* WHAT IS EXPECTED
From the entries below, list each line with "might".

* AVAILABLE RECORDS
▬▬▬
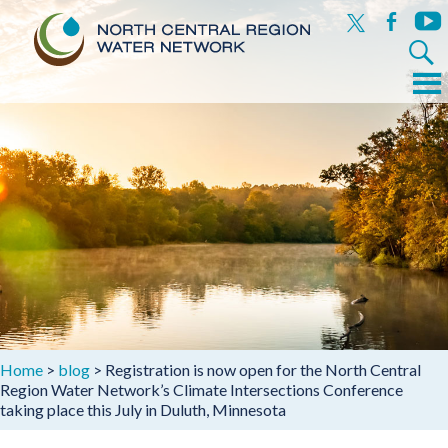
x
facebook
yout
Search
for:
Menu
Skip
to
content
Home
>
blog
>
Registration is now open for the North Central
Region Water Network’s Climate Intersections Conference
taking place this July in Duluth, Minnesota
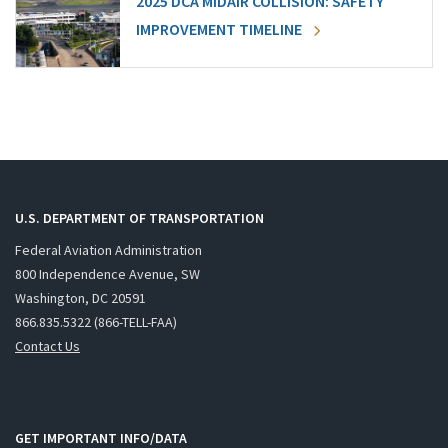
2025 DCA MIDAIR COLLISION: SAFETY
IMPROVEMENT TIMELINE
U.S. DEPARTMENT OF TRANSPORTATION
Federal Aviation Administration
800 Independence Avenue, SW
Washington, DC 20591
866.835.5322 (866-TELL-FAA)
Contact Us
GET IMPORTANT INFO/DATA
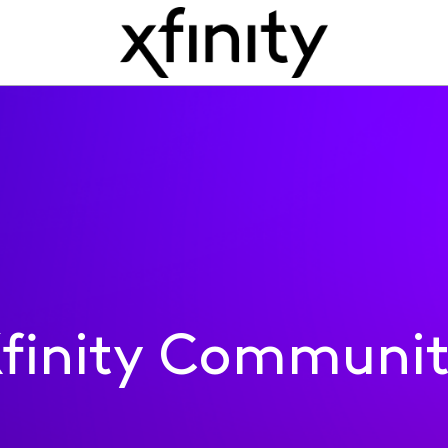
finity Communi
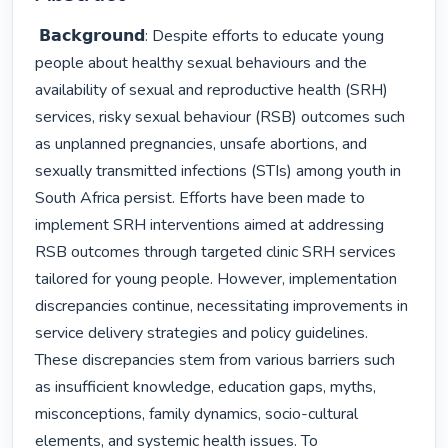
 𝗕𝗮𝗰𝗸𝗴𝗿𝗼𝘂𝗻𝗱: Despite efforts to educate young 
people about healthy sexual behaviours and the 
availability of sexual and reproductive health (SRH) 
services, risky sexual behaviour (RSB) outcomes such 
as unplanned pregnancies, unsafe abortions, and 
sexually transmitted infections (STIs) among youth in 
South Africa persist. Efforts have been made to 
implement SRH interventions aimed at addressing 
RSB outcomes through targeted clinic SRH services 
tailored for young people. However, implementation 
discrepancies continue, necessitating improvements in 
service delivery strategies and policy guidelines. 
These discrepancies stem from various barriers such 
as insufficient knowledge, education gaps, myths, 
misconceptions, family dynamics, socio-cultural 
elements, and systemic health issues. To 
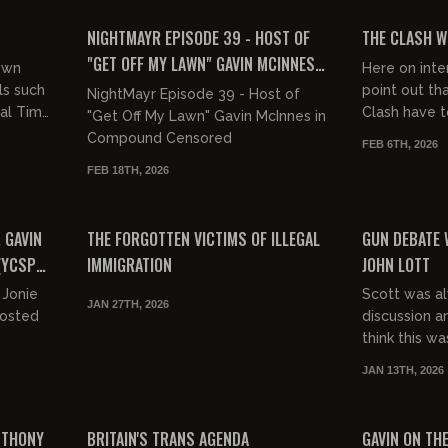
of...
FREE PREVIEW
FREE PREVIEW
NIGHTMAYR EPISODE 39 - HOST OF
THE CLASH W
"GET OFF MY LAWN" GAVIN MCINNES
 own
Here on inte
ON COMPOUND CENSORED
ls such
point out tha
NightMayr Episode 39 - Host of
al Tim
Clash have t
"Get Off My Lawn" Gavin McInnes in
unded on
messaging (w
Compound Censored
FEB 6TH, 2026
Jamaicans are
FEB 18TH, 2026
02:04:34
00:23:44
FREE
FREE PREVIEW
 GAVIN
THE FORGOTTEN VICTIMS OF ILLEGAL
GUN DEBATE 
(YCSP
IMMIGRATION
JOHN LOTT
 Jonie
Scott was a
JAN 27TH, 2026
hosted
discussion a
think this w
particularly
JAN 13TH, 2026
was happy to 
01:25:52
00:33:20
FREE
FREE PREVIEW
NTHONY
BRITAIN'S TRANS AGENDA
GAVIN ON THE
▬▬▬
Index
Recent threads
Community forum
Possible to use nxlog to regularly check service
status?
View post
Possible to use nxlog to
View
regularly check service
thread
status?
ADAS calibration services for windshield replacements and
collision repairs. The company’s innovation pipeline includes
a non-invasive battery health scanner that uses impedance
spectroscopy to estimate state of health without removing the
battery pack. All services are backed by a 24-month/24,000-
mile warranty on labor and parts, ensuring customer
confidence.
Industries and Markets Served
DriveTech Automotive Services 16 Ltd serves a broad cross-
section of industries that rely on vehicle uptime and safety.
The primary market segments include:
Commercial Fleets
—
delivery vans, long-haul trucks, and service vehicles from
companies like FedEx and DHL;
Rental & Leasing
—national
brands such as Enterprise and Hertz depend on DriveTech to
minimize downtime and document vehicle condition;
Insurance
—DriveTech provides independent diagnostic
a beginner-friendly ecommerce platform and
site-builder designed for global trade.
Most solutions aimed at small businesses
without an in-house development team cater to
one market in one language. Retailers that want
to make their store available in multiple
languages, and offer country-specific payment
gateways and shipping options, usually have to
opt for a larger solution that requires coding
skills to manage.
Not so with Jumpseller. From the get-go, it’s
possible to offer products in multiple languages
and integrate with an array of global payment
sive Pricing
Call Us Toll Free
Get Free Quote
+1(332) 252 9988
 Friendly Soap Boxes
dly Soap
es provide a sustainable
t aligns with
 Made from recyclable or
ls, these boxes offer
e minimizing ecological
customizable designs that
▬▬▬
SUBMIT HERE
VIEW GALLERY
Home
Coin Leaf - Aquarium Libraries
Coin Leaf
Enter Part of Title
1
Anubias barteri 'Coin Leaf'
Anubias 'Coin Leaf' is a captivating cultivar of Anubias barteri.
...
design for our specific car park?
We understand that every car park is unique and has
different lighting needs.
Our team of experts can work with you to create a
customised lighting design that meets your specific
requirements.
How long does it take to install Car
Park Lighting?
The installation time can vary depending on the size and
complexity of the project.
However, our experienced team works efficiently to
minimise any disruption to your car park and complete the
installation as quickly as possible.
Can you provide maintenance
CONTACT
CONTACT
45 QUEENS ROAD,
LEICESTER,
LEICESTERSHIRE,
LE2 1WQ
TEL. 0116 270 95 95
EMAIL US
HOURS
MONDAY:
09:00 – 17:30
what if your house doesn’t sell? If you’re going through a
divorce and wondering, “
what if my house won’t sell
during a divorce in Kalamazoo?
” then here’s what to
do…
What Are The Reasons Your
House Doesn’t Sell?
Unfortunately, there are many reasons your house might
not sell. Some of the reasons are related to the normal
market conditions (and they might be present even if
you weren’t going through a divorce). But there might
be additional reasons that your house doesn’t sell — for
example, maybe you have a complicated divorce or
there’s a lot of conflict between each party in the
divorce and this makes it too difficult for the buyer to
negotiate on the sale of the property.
▬▬▬
* RESPONSE AREA
Unfortunately, there are many reasons your house might
market conditions (and they might be present even if
you weren’t going through a divorce). But there might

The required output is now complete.